[Given entries]

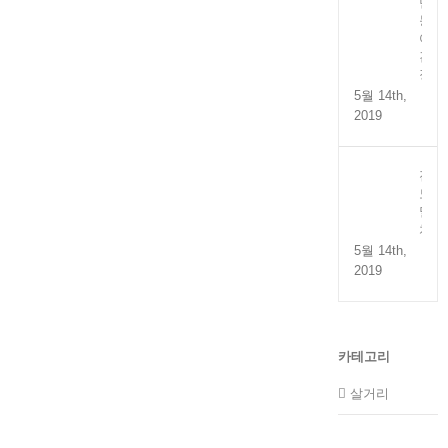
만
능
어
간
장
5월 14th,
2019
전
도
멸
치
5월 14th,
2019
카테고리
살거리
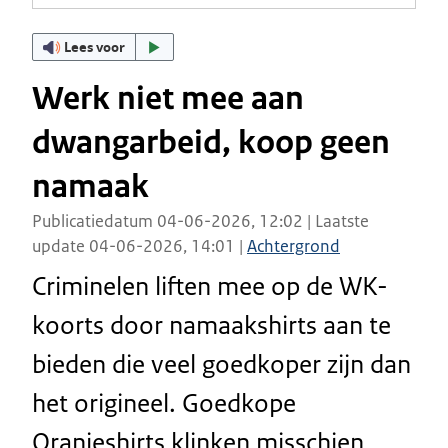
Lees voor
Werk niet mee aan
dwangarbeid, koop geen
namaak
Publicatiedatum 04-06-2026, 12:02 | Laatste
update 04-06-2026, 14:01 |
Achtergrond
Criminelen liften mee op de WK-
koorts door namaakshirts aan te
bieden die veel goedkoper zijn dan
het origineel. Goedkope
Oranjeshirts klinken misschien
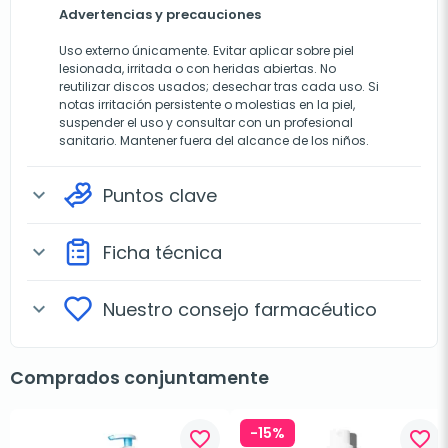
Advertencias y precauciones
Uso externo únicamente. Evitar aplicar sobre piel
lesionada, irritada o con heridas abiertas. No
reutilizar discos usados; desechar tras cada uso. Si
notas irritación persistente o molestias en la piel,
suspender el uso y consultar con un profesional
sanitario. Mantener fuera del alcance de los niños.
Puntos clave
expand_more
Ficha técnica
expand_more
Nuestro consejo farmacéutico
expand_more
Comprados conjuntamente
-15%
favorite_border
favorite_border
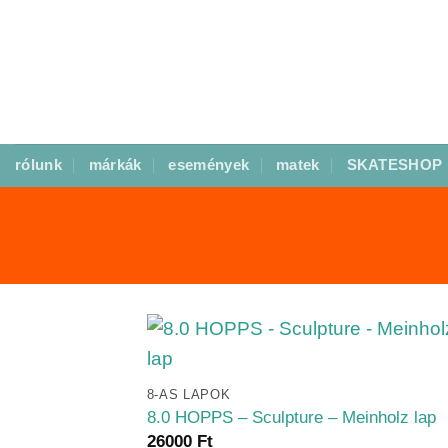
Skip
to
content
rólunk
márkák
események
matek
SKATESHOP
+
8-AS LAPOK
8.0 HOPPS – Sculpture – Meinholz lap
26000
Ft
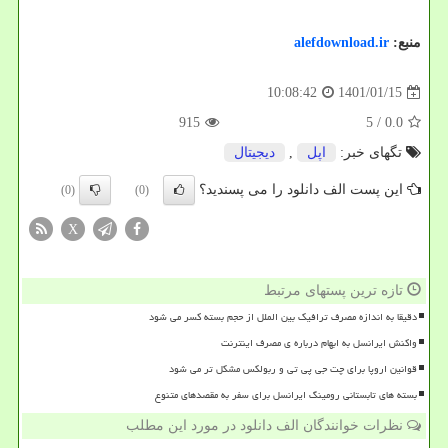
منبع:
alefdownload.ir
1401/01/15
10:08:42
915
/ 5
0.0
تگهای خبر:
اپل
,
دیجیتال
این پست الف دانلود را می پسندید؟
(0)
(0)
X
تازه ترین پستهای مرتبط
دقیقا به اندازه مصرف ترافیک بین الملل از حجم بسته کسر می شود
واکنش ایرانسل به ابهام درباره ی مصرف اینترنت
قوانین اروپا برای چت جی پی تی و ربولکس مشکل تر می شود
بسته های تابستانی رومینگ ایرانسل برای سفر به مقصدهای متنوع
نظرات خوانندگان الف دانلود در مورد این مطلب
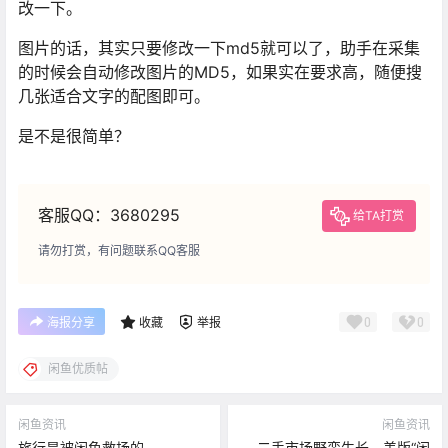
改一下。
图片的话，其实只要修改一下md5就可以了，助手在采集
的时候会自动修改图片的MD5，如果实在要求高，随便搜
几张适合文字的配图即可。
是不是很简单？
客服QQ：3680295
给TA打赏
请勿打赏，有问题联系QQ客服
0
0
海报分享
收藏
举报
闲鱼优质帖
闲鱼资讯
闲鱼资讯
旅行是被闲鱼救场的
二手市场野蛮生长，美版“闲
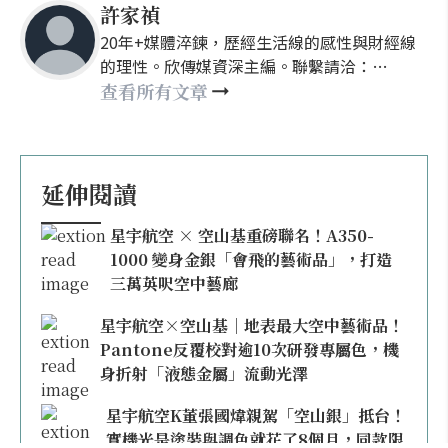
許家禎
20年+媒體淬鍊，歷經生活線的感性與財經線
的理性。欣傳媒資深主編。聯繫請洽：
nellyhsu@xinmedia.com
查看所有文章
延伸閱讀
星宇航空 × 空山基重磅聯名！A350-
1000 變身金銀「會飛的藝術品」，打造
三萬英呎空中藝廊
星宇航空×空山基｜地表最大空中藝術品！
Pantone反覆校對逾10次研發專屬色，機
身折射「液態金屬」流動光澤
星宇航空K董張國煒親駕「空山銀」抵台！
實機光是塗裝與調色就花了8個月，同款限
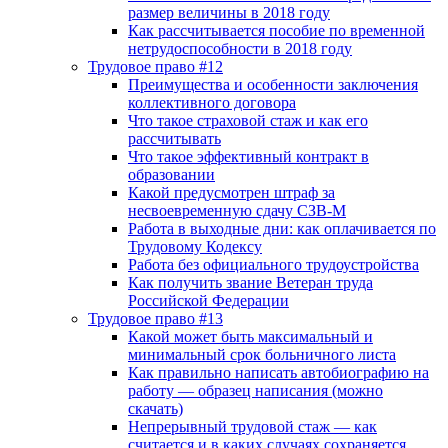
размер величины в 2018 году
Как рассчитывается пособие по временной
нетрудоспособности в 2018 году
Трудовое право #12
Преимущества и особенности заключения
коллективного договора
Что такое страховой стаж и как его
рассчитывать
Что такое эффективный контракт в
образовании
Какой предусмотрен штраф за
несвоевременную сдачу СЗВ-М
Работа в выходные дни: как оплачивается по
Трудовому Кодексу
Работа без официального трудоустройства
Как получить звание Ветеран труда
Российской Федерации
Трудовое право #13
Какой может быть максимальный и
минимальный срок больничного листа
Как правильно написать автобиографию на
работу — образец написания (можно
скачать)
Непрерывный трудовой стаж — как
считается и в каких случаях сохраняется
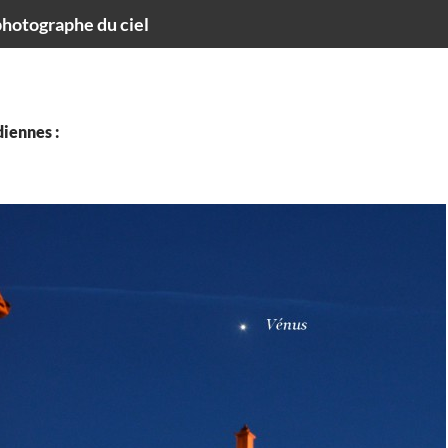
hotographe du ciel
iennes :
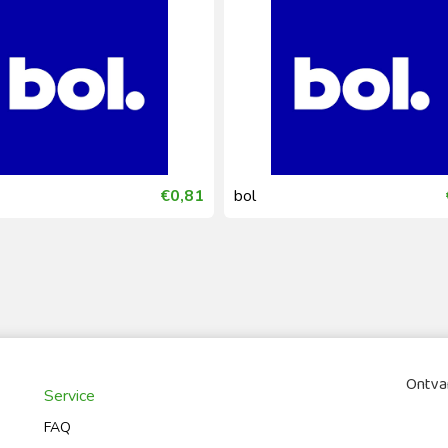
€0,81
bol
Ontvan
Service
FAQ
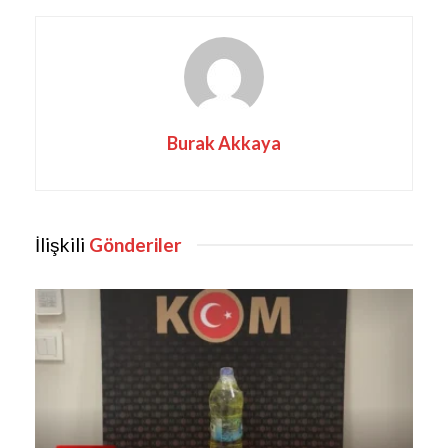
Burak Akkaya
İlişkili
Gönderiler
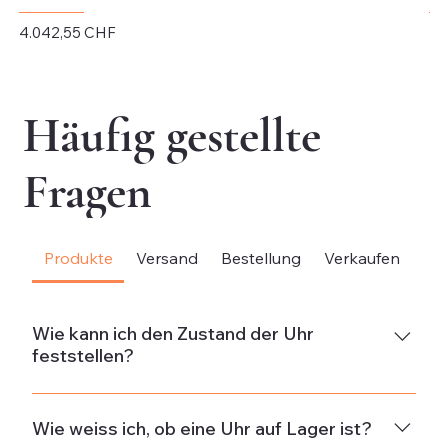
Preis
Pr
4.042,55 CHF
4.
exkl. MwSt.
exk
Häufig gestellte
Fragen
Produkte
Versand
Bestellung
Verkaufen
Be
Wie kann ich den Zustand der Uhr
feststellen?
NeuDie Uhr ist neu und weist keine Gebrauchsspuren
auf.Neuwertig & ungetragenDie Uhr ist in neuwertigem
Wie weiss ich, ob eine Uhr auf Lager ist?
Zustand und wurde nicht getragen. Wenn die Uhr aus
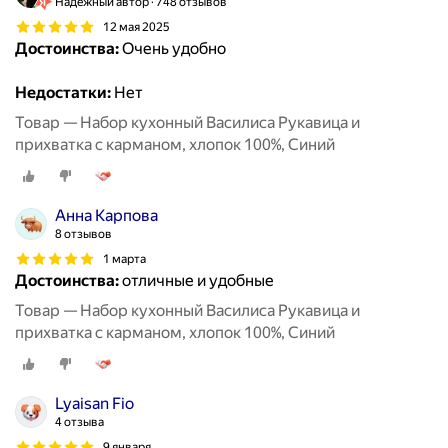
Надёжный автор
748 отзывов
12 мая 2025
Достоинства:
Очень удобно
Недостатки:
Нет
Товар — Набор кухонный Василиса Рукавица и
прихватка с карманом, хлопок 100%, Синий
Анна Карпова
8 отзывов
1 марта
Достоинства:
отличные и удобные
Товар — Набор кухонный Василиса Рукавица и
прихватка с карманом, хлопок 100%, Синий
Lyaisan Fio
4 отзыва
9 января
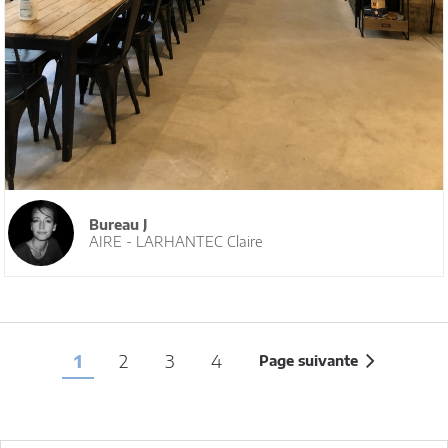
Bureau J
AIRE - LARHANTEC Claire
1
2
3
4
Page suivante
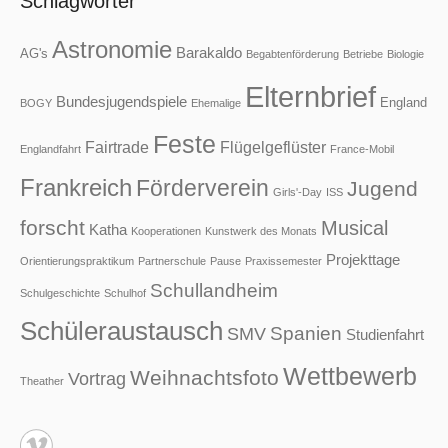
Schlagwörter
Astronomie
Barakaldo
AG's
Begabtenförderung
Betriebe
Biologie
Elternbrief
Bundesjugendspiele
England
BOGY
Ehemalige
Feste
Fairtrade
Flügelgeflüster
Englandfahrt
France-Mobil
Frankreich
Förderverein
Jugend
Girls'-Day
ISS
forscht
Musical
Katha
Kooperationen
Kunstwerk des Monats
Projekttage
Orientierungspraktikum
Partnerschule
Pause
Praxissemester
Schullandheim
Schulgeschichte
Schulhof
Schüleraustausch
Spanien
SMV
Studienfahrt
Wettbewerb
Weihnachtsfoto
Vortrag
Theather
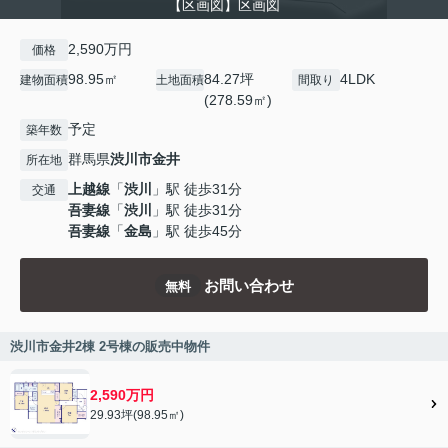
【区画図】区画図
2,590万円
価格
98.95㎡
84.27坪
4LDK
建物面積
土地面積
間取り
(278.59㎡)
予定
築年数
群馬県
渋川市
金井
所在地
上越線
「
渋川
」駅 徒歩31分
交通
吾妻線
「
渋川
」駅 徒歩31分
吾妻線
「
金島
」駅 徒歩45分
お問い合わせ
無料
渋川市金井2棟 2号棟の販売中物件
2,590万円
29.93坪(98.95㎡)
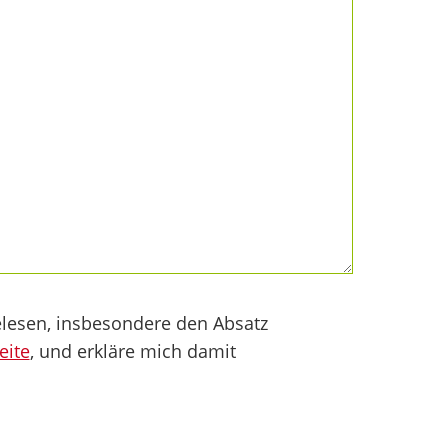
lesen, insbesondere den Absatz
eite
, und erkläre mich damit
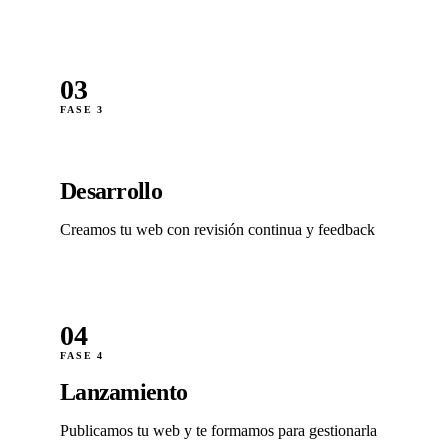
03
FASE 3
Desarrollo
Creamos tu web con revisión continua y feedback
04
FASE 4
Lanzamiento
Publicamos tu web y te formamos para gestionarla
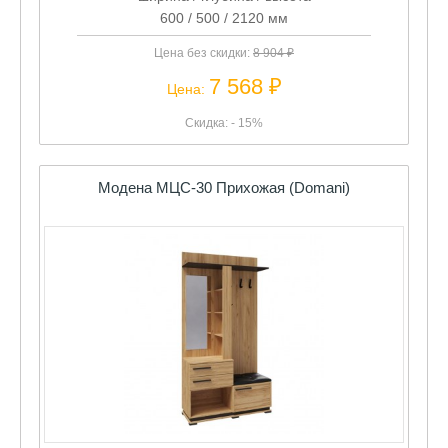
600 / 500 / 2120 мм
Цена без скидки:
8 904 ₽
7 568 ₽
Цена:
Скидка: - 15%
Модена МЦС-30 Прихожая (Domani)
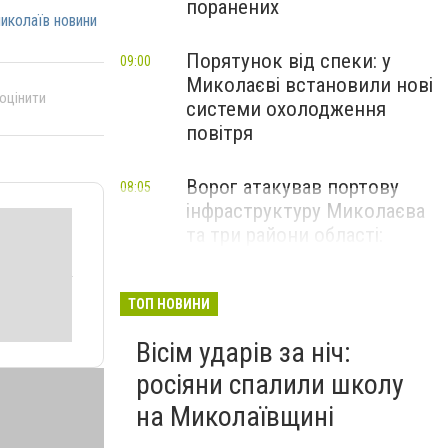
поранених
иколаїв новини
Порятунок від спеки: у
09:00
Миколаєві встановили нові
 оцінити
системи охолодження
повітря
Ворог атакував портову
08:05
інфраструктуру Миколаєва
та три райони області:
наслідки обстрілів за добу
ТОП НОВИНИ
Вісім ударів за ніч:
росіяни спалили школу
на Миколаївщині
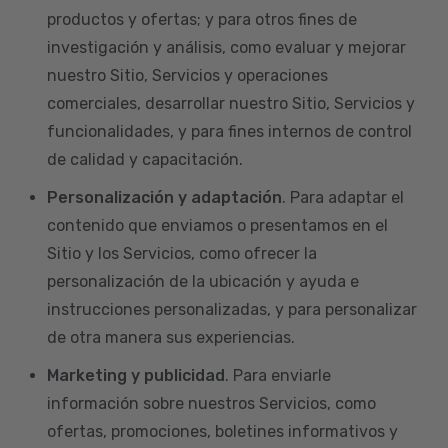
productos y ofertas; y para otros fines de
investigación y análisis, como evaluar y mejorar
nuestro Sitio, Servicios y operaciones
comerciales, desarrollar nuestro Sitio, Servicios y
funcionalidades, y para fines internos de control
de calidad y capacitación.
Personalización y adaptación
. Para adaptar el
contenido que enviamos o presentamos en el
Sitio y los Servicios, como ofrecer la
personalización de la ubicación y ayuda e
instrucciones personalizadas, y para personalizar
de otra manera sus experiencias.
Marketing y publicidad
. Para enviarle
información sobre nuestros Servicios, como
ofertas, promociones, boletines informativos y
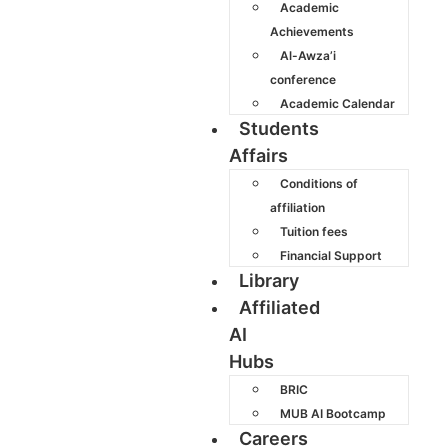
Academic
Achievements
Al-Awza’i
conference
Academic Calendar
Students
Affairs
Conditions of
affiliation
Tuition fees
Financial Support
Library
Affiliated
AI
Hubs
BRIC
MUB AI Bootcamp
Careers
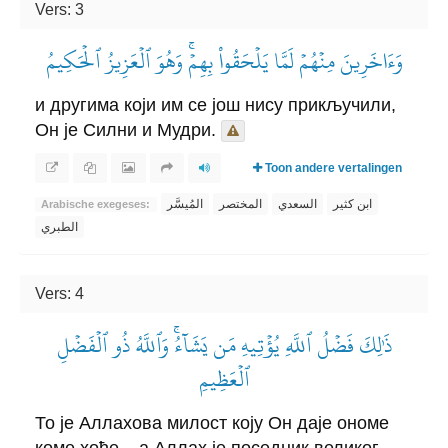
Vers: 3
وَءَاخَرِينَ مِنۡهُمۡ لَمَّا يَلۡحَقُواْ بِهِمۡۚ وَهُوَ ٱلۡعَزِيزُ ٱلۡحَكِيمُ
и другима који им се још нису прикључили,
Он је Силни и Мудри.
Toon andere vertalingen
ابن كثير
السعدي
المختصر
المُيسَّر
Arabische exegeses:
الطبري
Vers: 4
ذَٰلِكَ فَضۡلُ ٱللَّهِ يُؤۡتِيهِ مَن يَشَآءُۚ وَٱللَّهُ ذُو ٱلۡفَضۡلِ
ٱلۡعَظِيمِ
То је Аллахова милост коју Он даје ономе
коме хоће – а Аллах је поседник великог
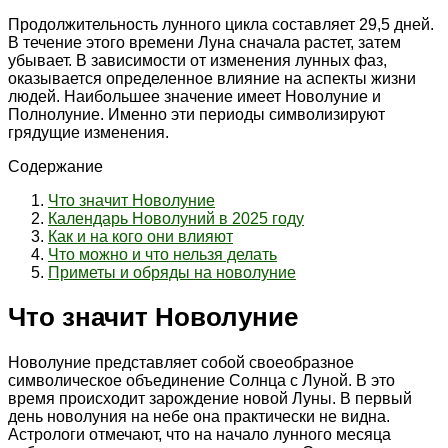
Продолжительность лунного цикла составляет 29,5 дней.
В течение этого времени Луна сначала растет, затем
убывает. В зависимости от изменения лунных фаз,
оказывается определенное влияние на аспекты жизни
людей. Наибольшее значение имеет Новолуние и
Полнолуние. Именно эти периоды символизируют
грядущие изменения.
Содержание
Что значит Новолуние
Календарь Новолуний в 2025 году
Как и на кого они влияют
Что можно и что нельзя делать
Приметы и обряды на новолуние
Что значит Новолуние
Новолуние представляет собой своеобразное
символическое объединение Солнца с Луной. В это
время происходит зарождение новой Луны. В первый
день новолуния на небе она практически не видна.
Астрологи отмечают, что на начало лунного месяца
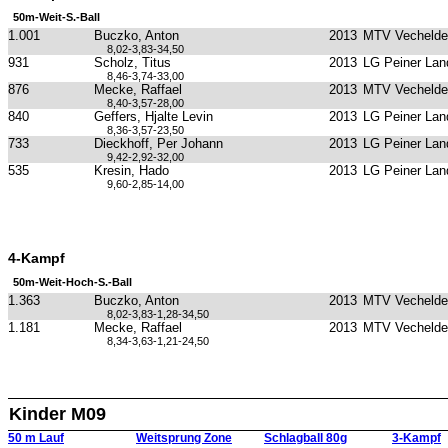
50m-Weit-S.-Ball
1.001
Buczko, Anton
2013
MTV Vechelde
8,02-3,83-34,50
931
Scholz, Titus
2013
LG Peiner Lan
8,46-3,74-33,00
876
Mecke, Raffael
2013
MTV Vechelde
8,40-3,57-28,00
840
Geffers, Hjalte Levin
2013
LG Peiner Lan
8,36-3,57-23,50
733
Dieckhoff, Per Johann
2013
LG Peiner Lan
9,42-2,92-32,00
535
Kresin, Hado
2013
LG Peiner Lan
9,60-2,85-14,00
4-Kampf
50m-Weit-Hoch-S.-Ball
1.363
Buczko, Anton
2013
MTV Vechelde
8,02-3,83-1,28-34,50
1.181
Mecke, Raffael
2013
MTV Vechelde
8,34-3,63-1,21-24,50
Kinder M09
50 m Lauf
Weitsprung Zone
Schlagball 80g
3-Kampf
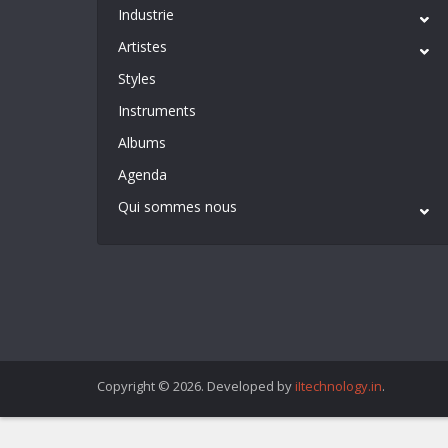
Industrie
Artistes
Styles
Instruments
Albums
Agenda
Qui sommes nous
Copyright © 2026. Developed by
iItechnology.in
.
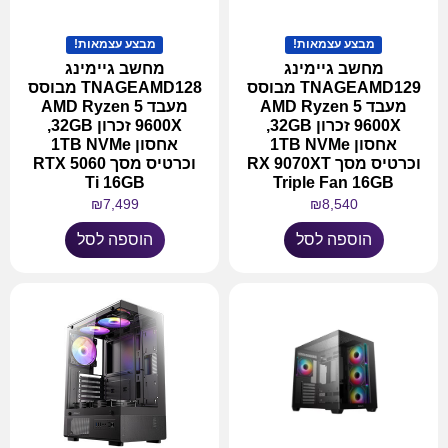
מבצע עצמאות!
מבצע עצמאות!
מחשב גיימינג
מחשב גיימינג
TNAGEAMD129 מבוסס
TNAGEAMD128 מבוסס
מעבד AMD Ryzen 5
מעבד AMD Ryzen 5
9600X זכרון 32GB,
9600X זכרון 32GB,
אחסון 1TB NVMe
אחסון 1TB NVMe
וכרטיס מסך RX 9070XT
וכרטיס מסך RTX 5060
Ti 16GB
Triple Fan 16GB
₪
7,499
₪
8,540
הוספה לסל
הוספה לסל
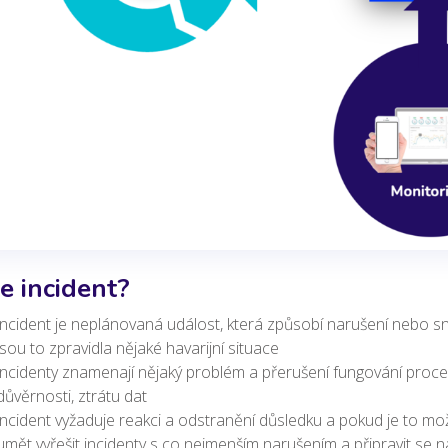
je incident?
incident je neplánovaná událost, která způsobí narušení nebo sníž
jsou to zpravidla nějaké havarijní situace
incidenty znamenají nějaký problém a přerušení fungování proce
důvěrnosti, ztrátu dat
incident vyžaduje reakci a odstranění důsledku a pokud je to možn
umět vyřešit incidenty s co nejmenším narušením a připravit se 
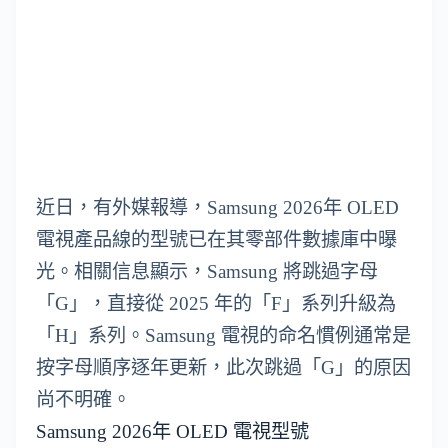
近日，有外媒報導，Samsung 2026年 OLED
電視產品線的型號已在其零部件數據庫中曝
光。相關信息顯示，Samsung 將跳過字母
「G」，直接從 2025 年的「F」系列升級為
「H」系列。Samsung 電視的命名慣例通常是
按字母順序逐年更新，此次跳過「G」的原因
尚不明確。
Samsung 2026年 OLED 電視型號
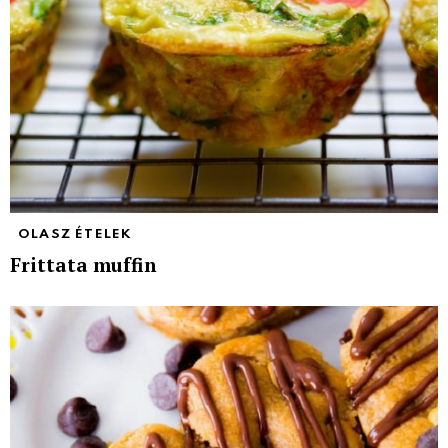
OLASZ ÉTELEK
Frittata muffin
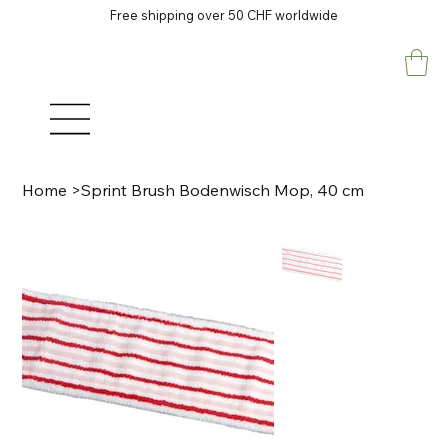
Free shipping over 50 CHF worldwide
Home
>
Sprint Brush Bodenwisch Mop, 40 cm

[What you have to do] Reproduce the records above from their first line to the line bearing "lesionada, irritada o", both ends included, leaving every picture out.

[Expected answer]
만
능
어
간
장
5월 14th,
2019
전
도
멸
치
5월 14th,
2019
카테고리
살거리
Lees voor
Werk niet mee aan
dwangarbeid, koop geen
namaak
Publicatiedatum 04-06-2026, 12:02 | Laatste
update 04-06-2026, 14:01 |
Achtergrond
Criminelen liften mee op de WK-
koorts door namaakshirts aan te
bieden die veel goedkoper zijn dan
het origineel. Goedkope
Oranjeshirts klinken misschien
Advertencias y precauciones
Uso externo únicamente. Evitar aplicar sobre piel
lesionada, irritada o con heridas abiertas. No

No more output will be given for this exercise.